Is there a good way of optimising this code (x86-64) ?
mov dword ptr[rsp], 0;
mov dword ptr[rsp+4], 0
where the immediate values could be any values, not necessarily zero, but in this instance always immediate constants.
Is the original pair of stores even slow? Write-combining in the hardware and parallel operation of the μops might just make everything ridiculously fast anyway? I’m wondering if there is no problem to fix.
I’m thinking of something like (don’t know if the following instructions even exist)
mov qword ptr[rsp], 0
or
mov eax, 0;
mov qword ptr[rsp], rax ; assuming we can spare a register, a bad idea to corrupt one though
Yes, you can combine your two 32-bit writes into a single 64-bit write, like so:
mov QWORD PTR [rsp], 0
The immediate value is a 32-bit sign extended immediate, so it's not this simple if your second write is non-zero1, or if the MSB of the first write is 1. In that case, you can load a 64-bit constant using movabs
and write that.

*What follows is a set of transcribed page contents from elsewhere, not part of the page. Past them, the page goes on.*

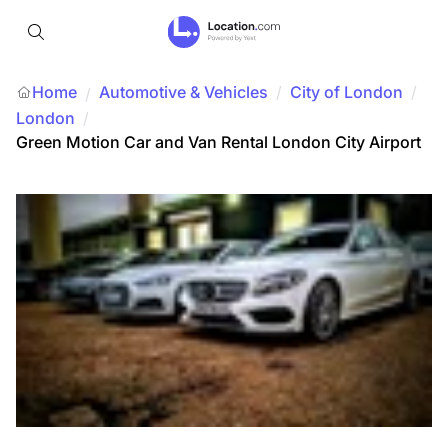
Home
Automotive & Vehicles
/
City of London
/
/
London
/
Green Motion Car and Van Rental London City Airport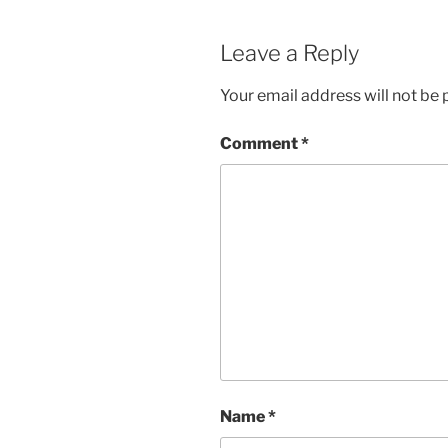
Leave a Reply
Your email address will not be 
Comment
*
Name
*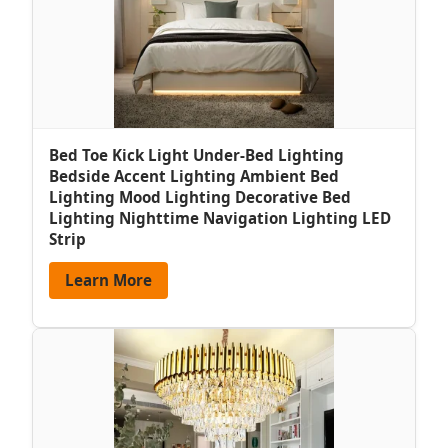
Bed Toe Kick Light Under-Bed Lighting
Bedside Accent Lighting Ambient Bed
Lighting Mood Lighting Decorative Bed
Lighting Nighttime Navigation Lighting LED
Strip
Learn More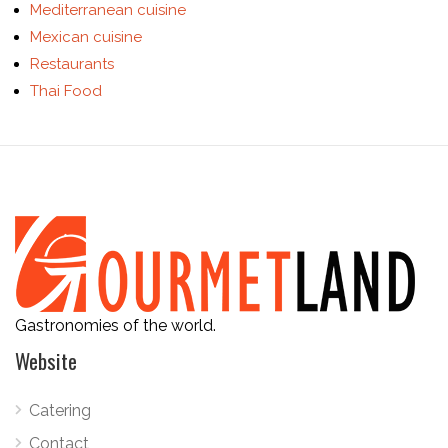
Mediterranean cuisine
Mexican cuisine
Restaurants
Thai Food
Gastronomies of the world.
Website
Catering
Contact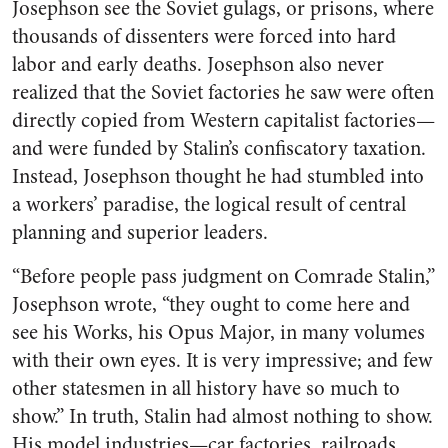
Josephson see the Soviet gulags, or prisons, where
thousands of dissenters were forced into hard
labor and early deaths. Josephson also never
realized that the Soviet factories he saw were often
directly copied from Western capitalist factories—
and were funded by Stalin’s confiscatory taxation.
Instead, Josephson thought he had stumbled into
a workers’ paradise, the logical result of central
planning and superior leaders.
“Before people pass judgment on Comrade Stalin,”
Josephson wrote, “they ought to come here and
see his Works, his Opus Major, in many volumes
with their own eyes. It is very impressive; and few
other statesmen in all history have so much to
show.” In truth, Stalin had almost nothing to show.
His model industries—car factories, railroads,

E.g., to write 1 and 2,
movabs rax, 0x200000001
mov QWORD PTR [rsp], rax
The constant 0x200000001
results in the right values being written into each 32-bit half.

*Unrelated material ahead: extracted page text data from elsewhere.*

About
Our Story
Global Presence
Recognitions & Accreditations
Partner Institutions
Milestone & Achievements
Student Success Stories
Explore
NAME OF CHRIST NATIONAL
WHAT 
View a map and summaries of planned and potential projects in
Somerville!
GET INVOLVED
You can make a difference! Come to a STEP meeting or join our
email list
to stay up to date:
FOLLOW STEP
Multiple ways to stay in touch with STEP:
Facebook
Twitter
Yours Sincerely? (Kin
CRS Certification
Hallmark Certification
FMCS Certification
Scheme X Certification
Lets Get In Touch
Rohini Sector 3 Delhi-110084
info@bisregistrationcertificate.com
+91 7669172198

This trick is definitely worth it for the zero case and maybe worth it for the non-zero case and Peter's answer goes into much more detail on the tradeoffs in that latter case.
Compilers can also make this optimization (they call it "store combining" or something like that), meaning you can play with this on godbolt.
1 Except in the special case that the sign extension gives you exactly what you want. I.e., the second value is exactly 0xFFFFFFFF
and the high bit of the first value is set.